12 Want zo gij enigszins afkeert, en het overige van deze volken aanhangt, van deze, die bij u overgebleven zijn, en u met hen verzwagert, en gij tot hen zult ingaan, en zij tot u;
“Amma in kuka juya baya kuka zama abokai ga waɗanda suka ragu suke zama a cikinku a ƙasashen nan, har kuka yi auratayya da su, kuka haɗa kai da su,
13 Weet voorzeker, dat de HEERE, uw God, niet voortvaren zal deze volken van voor uw aangezicht te verdrijven; maar zij zullen ulieden zijn tot een strik, en tot een net, en tot een gesel aan uw zijden, en tot doornen in uw ogen, totdat gij omkomt van dit goede land, hetwelk u de HEERE, uw God, gegeven heeft.

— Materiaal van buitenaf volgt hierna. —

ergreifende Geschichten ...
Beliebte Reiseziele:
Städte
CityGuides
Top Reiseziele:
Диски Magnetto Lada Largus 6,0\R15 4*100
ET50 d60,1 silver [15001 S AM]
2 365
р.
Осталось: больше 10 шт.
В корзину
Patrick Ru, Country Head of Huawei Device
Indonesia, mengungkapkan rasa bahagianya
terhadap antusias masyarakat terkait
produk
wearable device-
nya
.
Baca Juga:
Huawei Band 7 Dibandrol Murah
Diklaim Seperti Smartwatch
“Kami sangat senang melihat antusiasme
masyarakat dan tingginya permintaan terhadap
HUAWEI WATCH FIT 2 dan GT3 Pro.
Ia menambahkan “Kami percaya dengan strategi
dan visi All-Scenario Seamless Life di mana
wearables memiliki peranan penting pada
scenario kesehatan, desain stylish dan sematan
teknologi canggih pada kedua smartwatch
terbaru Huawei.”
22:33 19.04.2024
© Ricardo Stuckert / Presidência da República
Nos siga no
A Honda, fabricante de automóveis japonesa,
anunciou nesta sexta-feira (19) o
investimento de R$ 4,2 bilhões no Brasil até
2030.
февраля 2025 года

ku tabbata cewa Ubangiji Allahnku ba zai kore muku mutanen ƙasashen nan ba, sai ma su zama muku dutsen tuntuɓe da tarko, za su zama bulala a bayanku, ƙayayyuwa a idanunku, har sai kun hallaka daga wannan ƙasa mai kyau wadda Ubangiji Allahnku ya ba ku.

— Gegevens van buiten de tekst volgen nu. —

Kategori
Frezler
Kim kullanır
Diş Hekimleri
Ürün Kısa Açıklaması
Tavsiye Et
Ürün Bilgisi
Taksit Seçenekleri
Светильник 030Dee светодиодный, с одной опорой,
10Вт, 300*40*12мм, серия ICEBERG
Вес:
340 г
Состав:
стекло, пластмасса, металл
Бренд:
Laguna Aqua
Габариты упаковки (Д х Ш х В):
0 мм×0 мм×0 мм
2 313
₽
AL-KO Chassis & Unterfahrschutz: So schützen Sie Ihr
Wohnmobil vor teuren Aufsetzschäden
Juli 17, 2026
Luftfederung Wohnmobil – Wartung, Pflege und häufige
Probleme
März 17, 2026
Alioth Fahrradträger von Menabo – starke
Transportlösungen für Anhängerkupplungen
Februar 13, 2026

14 En ziet, ik ga heden in den weg der ganse aarde; en gij weet in uw ganse hart en in uw ganse ziel, dat er niet een enig woord gevallen is van al die goede woorden, welke de HEERE, uw God, over u gesproken heeft; zij zijn u alle overkomen; er is van dezelve niet een enig woord gevallen.
“Yanzu na kusa barin fuskar duniyan nan. Kun sani da dukan zuciyarku, da dukan ranku cewa, Ba ko ɗaya daga cikin alkawuran da Ubangiji Allahnku ya yi, da bai cika ba. Kowane alkawari ya cika; ba ko ɗaya da bai cika ba.

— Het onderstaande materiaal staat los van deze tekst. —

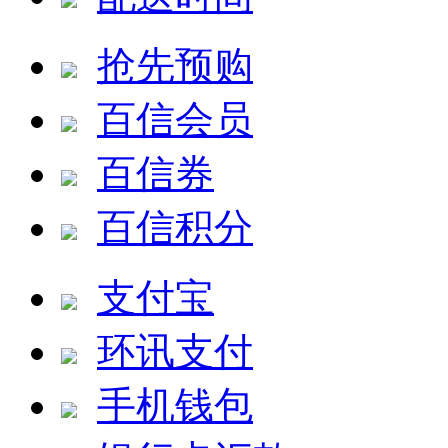
抢先预购
百信会员
百信券
百信积分
支付宝
环讯支付
手机钱包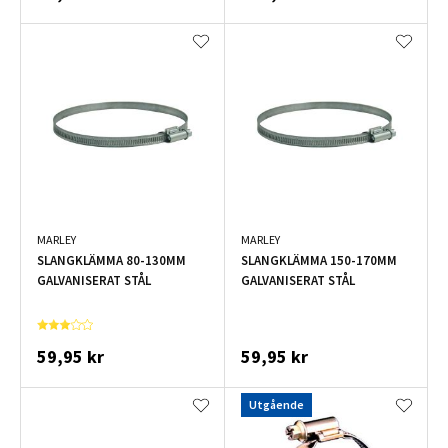
MARLEY
MARLEY
SLANGKLÄMMA 80-130MM
SLANGKLÄMMA 150-170MM
GALVANISERAT STÅL
GALVANISERAT STÅL
59,95 kr
59,95 kr
Utgående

15 En het zal geschieden, gelijk als al die goede dingen over u gekomen zijn, die de HEERE, uw God, tot u gesproken heeft, alzo zal de HEERE over u komen laten al die kwade dingen, totdat Hij u verdelge van dit goede land, hetwelk u HEERE, uw God gegeven heeft.
Kamar yadda Ubangiji Allahnku kuwa ya cika kowane alkawari mai kyau, haka ma ba zai fasa kawo muku bala’in da ya faɗi ba, sai ya hallaka ku daga wannan ƙasa mai kyau da ya ba ku.
16 Wanneer gij het verbond des HEEREN, uws Gods, overtreedt, dat Hij u geboden heeft, en gij heengaat en dient andere goden, en u voor dezelve nederbuigt, zo zal de toorn des HEEREN over u ontsteken, en gij zult haastiglijk omkomen van het goede land, hetwelk Hij u gegeven heeft.
In kuka karya alkawarin Ubangiji Allahnku wanda ya umarce ku, in kuka je kuka bauta wa waɗansu alloli, kuka rusuna musu, fushin Ubangiji zai sauko a kanku, za ku kuwa hallaka da sauri daga ƙasan nan mai kyau da ya ba ku.”